Memorial Day weekend marks the unofficial start of summer, three days that give us a chance to eat BBQ. But more importantly, it gives us a chance to pause and reflect on the ultimate sacrifice that more than 1.1 million of our men and women in the armed forces have made on our behalf. They died for our continued freedom and liberty.
The practice of honoring our war victims started after the Civil War, when family members fought against one another, as did neighbors and friends. More than 700 million people died during the conflict. The nation was in mourning and the healing was hard. Decoration Day, a time to decorate the graves of fallen soldiers on both sides, provided survivors with an opportunity to remember and heal. After World War I, this act of remembrance was extended to include all soldiers who had died in all American wars.
All those who serve in the military know that they might have to give their lives for our country. While memorials, flags at half-staff, parades and ceremonies serve as a visual annual reminder of their service, we should remember and honor the purpose of their sacrifice, to protect and defend our freedom, throughout the year.
While not all of us are called to serve our country in the armed forces or in the political arena, we can all make a difference through the way we live our lives. With freedom comes responsibility — responsibility to ensure that our freedom is maintained. Freedom is never free, but comes at a cost of lives, of time, of effort and of responsibility.
The Declaration of Independence provides the foundation for our country. That we hold these truths to be self-evident that all men are created equal, that they are endowed by their Creator with certain unalienable rights, that among these are life, liberty, and the pursuit of happiness. We have life and liberty and must guard them both, but we are provided only with the opportunity to pursue happiness, not a guarantee of happiness itself. Whether you achieve happiness is up to you, and not the responsibility of our government.
President Abraham Lincoln reminded us of our responsibility when he delivered his address at the dedication of the Soldiers’ National Cemetery at Gettysburg, Pa., in November 1863. The Civil War was still raging. He was not the main speaker for the day, but had been invited as an afterthought. His speech was so short (less than two minutes) that the photographer did not have time to get a picture of him delivering it.

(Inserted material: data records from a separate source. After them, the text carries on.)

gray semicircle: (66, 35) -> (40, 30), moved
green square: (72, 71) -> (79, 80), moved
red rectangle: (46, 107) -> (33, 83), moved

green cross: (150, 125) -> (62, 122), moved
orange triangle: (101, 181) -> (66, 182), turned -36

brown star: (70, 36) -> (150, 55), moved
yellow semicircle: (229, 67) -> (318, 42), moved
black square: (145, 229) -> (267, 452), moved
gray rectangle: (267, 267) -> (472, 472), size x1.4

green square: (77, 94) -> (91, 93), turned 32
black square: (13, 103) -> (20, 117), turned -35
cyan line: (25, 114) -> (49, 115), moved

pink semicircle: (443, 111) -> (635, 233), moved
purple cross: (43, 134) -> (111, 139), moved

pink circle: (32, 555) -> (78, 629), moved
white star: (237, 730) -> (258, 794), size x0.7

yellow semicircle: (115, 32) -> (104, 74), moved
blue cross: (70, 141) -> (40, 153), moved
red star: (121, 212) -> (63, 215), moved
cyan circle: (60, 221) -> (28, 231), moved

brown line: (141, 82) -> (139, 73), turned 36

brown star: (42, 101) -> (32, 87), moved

Its 278 words don’t include “I” or “me,” but they do take the audience from our start as a nation and the American Revolution to Lincoln’s wishes for the future of our nation.

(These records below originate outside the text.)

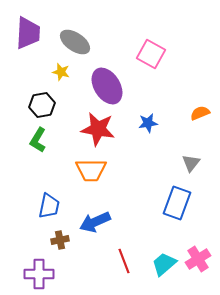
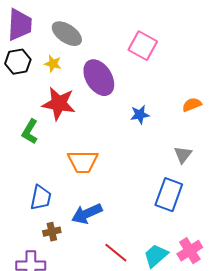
black hexagon: (42, 105) -> (18, 62), moved
red star: (98, 129) -> (59, 104), moved
red line: (124, 261) -> (116, 253), turned -30

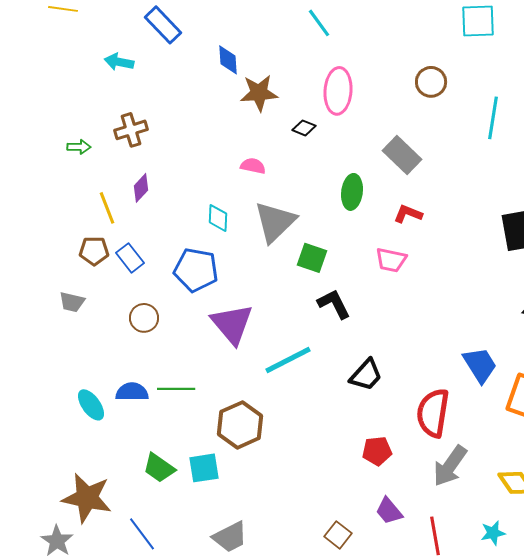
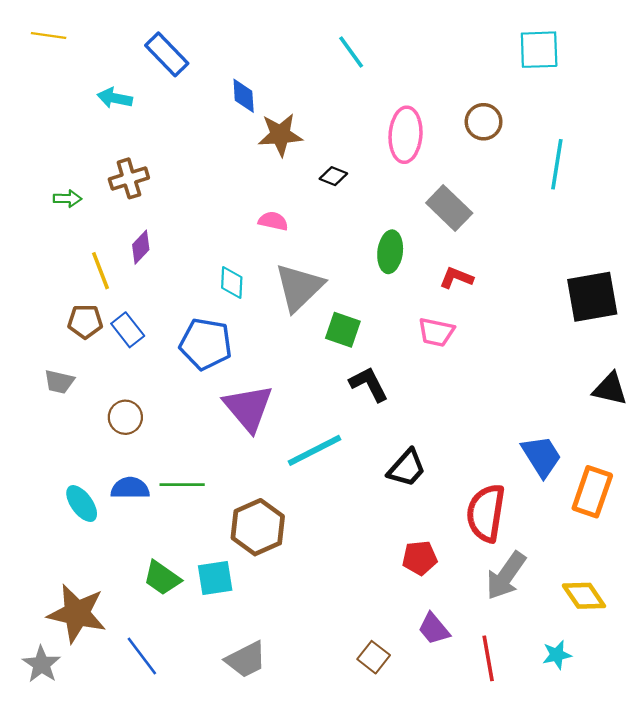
pink ellipse: (338, 91) -> (406, 135), moved
brown circle: (144, 318) -> (125, 417), moved

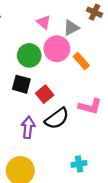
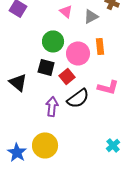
pink circle: (57, 49) -> (78, 53), moved
orange rectangle: (81, 61) -> (100, 46), turned 35
cyan cross: (79, 164) -> (113, 145), moved, turned -32

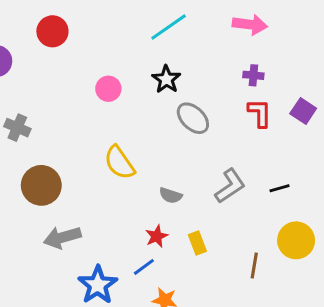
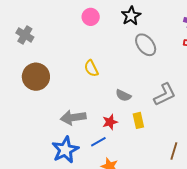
yellow semicircle: (119, 163) -> (91, 68), size x0.7
gray arrow: (62, 237) -> (73, 117), moved
yellow rectangle: (197, 243) -> (138, 120), moved

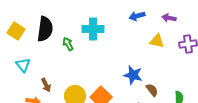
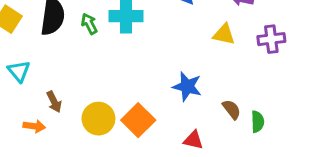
green arrow: (68, 44) -> (89, 24), moved
brown semicircle: (152, 90) -> (232, 109), moved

“Four score and seven years ago our fathers brought forth on this continent a new nation, conceived in liberty and dedicated to the proposition that all men are created equal. … It is rather for us to be here dedicated to the great task remaining before us — that from these honored dead we take increased devotion to that cause for which they gave the last full measure of devotion — that we here highly resolve that these dead shall not have died in vain, that this nation under God shall have a new birth of freedom, and that government of the people, by the people, for the people shall not perish from the earth.”
This Memorial Day, spend a minute in silence at 3 PM, along with millions of others, remembering the military men and women who have made the ultimate sacrifice for our safety and freedom. After Memorial Day is over and you go back to work, to errands, to taking care of children, dedicate yourself to making their sacrifice of life worthwhile. Take an interest and get involved in what it means to be an American. Help others understand the importance being an American and living out the American dream. Educate your children of those who have died so that they could remain free, and reach out to veterans who were able to return home.
Let’s give thanks, and increase our devotion to our country, so that our military men and women will not have died in vain.